- **TASK DETAILS**: Find all lines with the word "show" in the material, then copy them.

- **INPUT MATERIAL**:
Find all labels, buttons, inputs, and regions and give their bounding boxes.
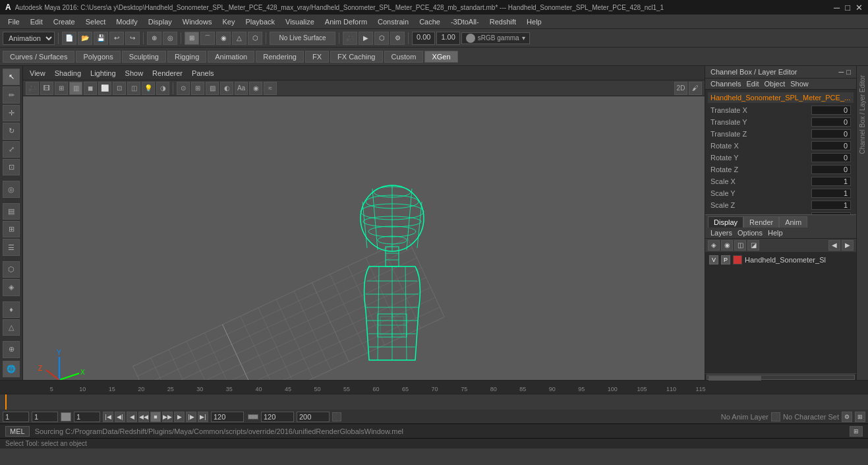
layer-create-from-selected-button[interactable]: ◉ [721, 240, 733, 251]
char-set-extra-button[interactable]: ⊞ [855, 412, 865, 422]
last-tool-button[interactable]: ⊡ [3, 159, 20, 175]
current-frame-input[interactable] [32, 412, 58, 422]
menu-item-key[interactable]: Key [217, 15, 240, 28]
play-back-button[interactable]: ◀◀ [138, 412, 149, 422]
tab-xgen[interactable]: XGen [424, 51, 457, 63]
menu-item--3dtoall-[interactable]: -3DtoAll- [446, 15, 484, 28]
menu-item-modify[interactable]: Modify [111, 15, 142, 28]
ipr-button[interactable]: ⬡ [374, 32, 389, 45]
menu-item-playback[interactable]: Playback [240, 15, 280, 28]
select-tool-button[interactable]: ↖ [3, 69, 20, 85]
layer-p-button[interactable]: P [721, 255, 730, 264]
scale-tool-button[interactable]: ⤢ [3, 141, 20, 158]
vp-menu-show[interactable]: Show [121, 69, 148, 77]
cb-menu-channels[interactable]: Channels [710, 80, 741, 88]
vp-menu-renderer[interactable]: Renderer [148, 69, 187, 77]
soft-mod-button[interactable]: ◎ [3, 181, 20, 197]
go-to-end-button[interactable]: ▶| [198, 412, 208, 422]
quick-select-button[interactable]: ⊕ [3, 341, 20, 357]
close-button[interactable]: ✕ [855, 3, 863, 13]
layer-arrow-left-button[interactable]: ◀ [828, 240, 840, 251]
vp-2d-button[interactable]: 2D [674, 82, 687, 95]
rp-max-button[interactable]: □ [846, 68, 851, 76]
layer-remove-button[interactable]: ◪ [747, 240, 759, 251]
tab-display[interactable]: Display [708, 216, 743, 228]
vp-shadow-button[interactable]: ◑ [156, 82, 169, 95]
vp-film-button[interactable]: 🎞 [40, 82, 53, 95]
snap-live-button[interactable]: ⬡ [248, 32, 262, 45]
cb-value-scalez[interactable]: 1 [811, 201, 851, 210]
layer-scrollbar[interactable] [705, 373, 856, 380]
menu-item-redshift[interactable]: Redshift [484, 15, 521, 28]
cb-value-scalex[interactable]: 1 [811, 177, 851, 186]
layer-create-button[interactable]: ◈ [708, 240, 720, 251]
menu-item-windows[interactable]: Windows [177, 15, 217, 28]
menu-item-create[interactable]: Create [48, 15, 80, 28]
layer-vis-button[interactable]: V [709, 255, 718, 264]
tab-curves-/-surfaces[interactable]: Curves / Surfaces [3, 51, 74, 63]
next-frame-button[interactable]: ▶ [174, 412, 185, 422]
range-end-input[interactable] [261, 412, 294, 422]
snap-grid-button[interactable]: ⊞ [185, 32, 199, 45]
vp-bounding-button[interactable]: ⬜ [98, 82, 111, 95]
cb-menu-show[interactable]: Show [790, 80, 809, 88]
mode-dropdown[interactable]: Animation [3, 32, 55, 45]
no-live-surface-button[interactable]: No Live Surface [270, 32, 335, 45]
tab-fx[interactable]: FX [305, 51, 329, 63]
vp-grid-button[interactable]: ⊞ [191, 82, 204, 95]
range-max-input[interactable] [297, 412, 330, 422]
rotate-tool-button[interactable]: ↻ [3, 123, 20, 139]
snap-point-button[interactable]: ◉ [216, 32, 231, 45]
vp-isolate-button[interactable]: ⊙ [177, 82, 190, 95]
cb-menu-edit[interactable]: Edit [746, 80, 759, 88]
show-all-button[interactable]: ⊞ [3, 221, 20, 237]
menu-item-cache[interactable]: Cache [414, 15, 446, 28]
move-tool-button[interactable]: ✛ [3, 105, 20, 121]
layer-add-selected-button[interactable]: ◫ [734, 240, 746, 251]
undo-button[interactable]: ↩ [109, 32, 124, 45]
snap-surface-button[interactable]: △ [232, 32, 246, 45]
viewport-canvas[interactable]: X Y Z persp [23, 96, 705, 380]
brush-button[interactable]: ♦ [3, 301, 20, 318]
cb-value-rotatez[interactable]: 0 [811, 165, 851, 174]
hypershade-button[interactable]: ◈ [3, 279, 20, 295]
tab-rendering[interactable]: Rendering [256, 51, 304, 63]
vp-texture-button[interactable]: ◫ [127, 82, 140, 95]
end-frame-input[interactable] [211, 412, 244, 422]
timeline-track[interactable] [0, 394, 868, 410]
paint-select-button[interactable]: ✏ [3, 86, 20, 103]
vp-menu-lighting[interactable]: Lighting [86, 69, 120, 77]
gamma-display[interactable]: sRGB gamma ▾ [461, 32, 530, 44]
vp-aa-button[interactable]: Aa [235, 82, 248, 95]
menu-item-edit[interactable]: Edit [25, 15, 48, 28]
range-slider[interactable] [248, 414, 258, 419]
go-to-start-button[interactable]: |◀ [103, 412, 113, 422]
cb-value-scaley[interactable]: 1 [811, 189, 851, 198]
cb-value-translatez[interactable]: 0 [811, 129, 851, 139]
gamma-dropdown-icon[interactable]: ▾ [522, 34, 525, 42]
snap-curve-button[interactable]: ⌒ [200, 32, 215, 45]
menu-item-anim-deform[interactable]: Anim Deform [320, 15, 372, 28]
open-file-button[interactable]: 📂 [78, 32, 92, 45]
menu-item-file[interactable]: File [3, 15, 25, 28]
menu-item-display[interactable]: Display [143, 15, 177, 28]
save-file-button[interactable]: 💾 [94, 32, 108, 45]
sculpt-button[interactable]: △ [3, 319, 20, 336]
tab-sculpting[interactable]: Sculpting [122, 51, 166, 63]
render-view-button[interactable]: ⬡ [3, 261, 20, 278]
vp-dof-button[interactable]: ◉ [249, 82, 262, 95]
vp-camera-button[interactable]: 🎥 [26, 82, 39, 95]
menu-item-select[interactable]: Select [80, 15, 111, 28]
vp-menu-panels[interactable]: Panels [188, 69, 218, 77]
render-settings-button[interactable]: ⚙ [390, 32, 405, 45]
script-editor-button[interactable]: ⊞ [850, 426, 863, 437]
current-frame-display[interactable] [74, 412, 100, 422]
attribute-editor-strip[interactable]: Channel Box / Layer Editor [856, 66, 868, 380]
vp-hud-button[interactable]: ▨ [206, 82, 219, 95]
menu-item-visualize[interactable]: Visualize [280, 15, 320, 28]
cb-value-translatey[interactable]: 0 [811, 117, 851, 127]
maximize-button[interactable]: □ [845, 3, 850, 13]
minimize-button[interactable]: ─ [834, 3, 840, 13]
rp-min-button[interactable]: ─ [839, 68, 844, 76]
char-set-settings-button[interactable]: ⚙ [842, 412, 852, 422]
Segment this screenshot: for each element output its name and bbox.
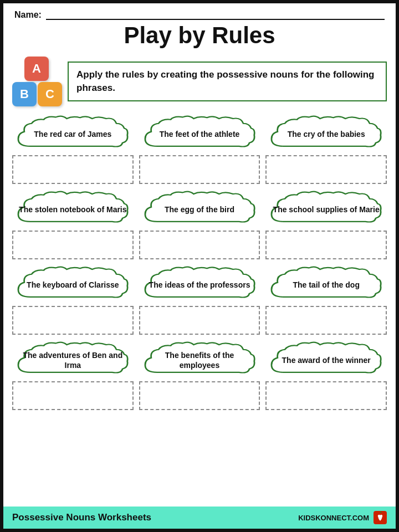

- **ANSWER BELOW**:
vp-menu-show[interactable]: Show [121, 69, 148, 77]
cb-menu-show[interactable]: Show [790, 80, 809, 88]
show-all-button[interactable]: ⊞ [3, 221, 20, 237]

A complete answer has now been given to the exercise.